### LISTED RECORDS

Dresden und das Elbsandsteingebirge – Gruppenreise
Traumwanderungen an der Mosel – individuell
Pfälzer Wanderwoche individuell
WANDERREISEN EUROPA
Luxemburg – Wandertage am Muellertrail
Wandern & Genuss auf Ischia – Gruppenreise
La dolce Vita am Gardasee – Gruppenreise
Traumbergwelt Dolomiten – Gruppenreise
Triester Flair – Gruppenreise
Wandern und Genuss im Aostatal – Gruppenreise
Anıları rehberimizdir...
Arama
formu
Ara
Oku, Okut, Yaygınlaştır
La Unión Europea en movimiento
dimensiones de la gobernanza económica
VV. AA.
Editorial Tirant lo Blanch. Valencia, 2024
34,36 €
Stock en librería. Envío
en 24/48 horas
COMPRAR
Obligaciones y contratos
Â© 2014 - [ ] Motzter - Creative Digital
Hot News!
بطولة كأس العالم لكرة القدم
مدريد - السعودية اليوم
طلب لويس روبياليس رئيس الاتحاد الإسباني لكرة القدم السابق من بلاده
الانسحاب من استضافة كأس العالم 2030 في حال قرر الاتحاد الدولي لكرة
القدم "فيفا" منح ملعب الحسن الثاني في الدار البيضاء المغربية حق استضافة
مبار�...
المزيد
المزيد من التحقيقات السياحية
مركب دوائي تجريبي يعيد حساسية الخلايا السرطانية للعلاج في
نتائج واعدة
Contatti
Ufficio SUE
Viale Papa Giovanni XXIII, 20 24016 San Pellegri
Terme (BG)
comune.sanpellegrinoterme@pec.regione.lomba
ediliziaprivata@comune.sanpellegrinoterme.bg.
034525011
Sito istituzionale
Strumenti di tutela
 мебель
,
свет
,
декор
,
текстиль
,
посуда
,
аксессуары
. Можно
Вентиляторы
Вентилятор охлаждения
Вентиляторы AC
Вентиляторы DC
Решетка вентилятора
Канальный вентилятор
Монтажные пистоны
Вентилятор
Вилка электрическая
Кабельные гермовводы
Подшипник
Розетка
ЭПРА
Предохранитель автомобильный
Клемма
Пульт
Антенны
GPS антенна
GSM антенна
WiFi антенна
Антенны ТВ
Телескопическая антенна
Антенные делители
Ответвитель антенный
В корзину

######
### LISTED RECORDS

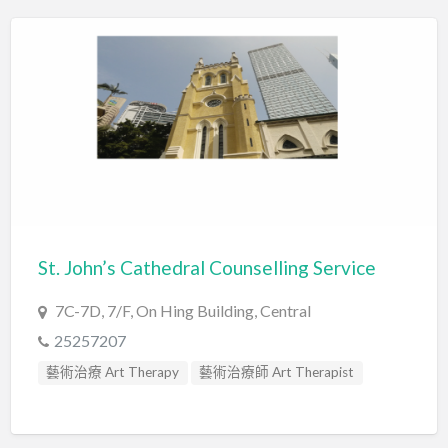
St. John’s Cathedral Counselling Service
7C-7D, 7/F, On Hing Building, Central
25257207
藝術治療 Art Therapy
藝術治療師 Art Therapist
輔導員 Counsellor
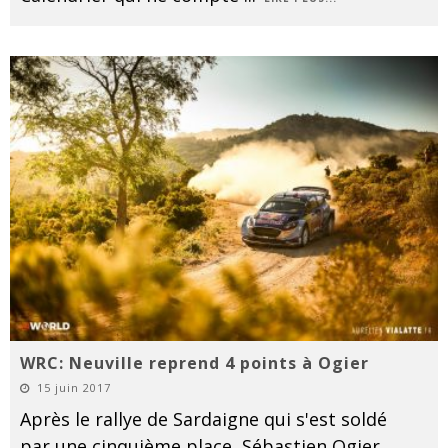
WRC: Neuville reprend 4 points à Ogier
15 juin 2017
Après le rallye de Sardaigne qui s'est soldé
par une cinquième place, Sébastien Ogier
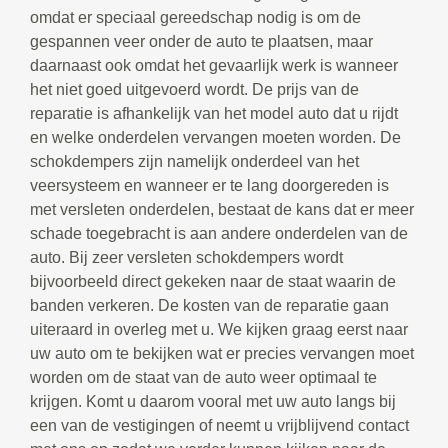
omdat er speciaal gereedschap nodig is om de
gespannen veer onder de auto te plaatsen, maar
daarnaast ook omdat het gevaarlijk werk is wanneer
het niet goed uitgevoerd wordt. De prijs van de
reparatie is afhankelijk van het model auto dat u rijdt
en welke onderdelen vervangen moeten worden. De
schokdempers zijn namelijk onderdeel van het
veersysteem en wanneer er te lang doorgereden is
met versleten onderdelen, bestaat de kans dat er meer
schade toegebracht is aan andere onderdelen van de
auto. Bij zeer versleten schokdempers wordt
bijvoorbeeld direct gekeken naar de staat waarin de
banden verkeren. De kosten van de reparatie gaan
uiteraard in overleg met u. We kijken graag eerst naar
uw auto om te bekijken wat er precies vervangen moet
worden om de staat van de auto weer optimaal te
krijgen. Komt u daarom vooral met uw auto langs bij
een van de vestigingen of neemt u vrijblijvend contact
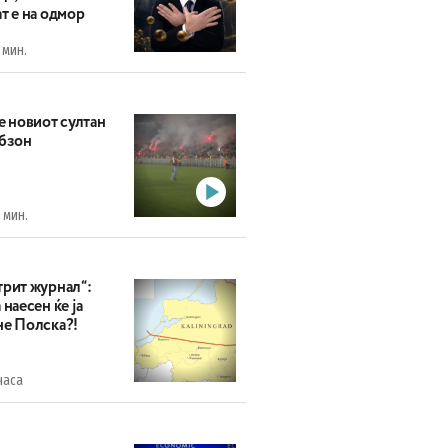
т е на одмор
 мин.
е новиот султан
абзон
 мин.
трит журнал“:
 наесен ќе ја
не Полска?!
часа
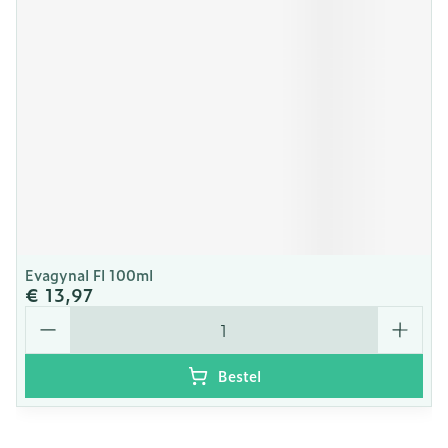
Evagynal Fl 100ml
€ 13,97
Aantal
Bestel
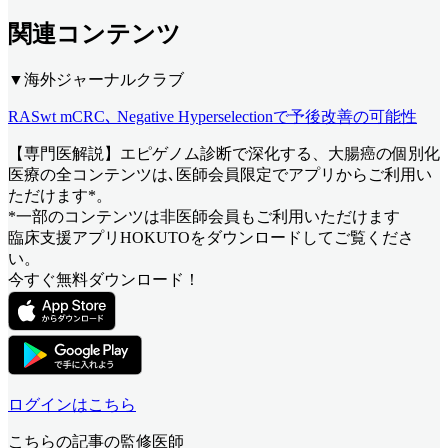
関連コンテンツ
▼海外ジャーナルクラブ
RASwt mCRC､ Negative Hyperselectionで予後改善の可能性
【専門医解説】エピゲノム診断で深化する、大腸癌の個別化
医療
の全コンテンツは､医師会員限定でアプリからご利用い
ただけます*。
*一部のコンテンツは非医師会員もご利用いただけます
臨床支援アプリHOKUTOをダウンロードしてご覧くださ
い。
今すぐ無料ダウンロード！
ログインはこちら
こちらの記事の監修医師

######
### LISTED RECORDS

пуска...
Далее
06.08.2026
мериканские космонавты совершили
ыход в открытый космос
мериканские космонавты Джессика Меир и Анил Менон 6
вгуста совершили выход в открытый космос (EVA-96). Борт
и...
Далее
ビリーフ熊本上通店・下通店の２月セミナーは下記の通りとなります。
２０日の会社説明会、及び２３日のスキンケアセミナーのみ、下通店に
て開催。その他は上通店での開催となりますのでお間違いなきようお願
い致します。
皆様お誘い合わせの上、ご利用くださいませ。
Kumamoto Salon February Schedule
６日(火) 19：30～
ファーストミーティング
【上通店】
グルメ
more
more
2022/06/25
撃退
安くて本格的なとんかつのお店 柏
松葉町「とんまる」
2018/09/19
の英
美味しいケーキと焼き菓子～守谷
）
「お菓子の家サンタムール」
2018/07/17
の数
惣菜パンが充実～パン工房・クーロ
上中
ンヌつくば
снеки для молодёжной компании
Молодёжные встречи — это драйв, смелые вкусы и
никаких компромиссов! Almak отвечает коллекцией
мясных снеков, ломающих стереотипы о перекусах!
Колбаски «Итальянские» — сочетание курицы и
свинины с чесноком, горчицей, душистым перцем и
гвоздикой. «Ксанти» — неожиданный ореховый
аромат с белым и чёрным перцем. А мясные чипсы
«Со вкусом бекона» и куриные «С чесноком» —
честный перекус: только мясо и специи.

######

● **TASK INSTRUCTIONS**
Please reproduce the lines from the line with "снеки для молодёжной компании" to the line with "честный перекус: только мясо и специи.", both ends included, exactly as they appear above.

● **EXERCISE RESULT**
снеки для молодёжной компании
Молодёжные встречи — это драйв, смелые вкусы и
никаких компромиссов! Almak отвечает коллекцией
мясных снеков, ломающих стереотипы о перекусах!
Колбаски «Итальянские» — сочетание курицы и
свинины с чесноком, горчицей, душистым перцем и
гвоздикой. «Ксанти» — неожиданный ореховый
аромат с белым и чёрным перцем. А мясные чипсы
«Со вкусом бекона» и куриные «С чесноком» —
честный перекус: только мясо и специи.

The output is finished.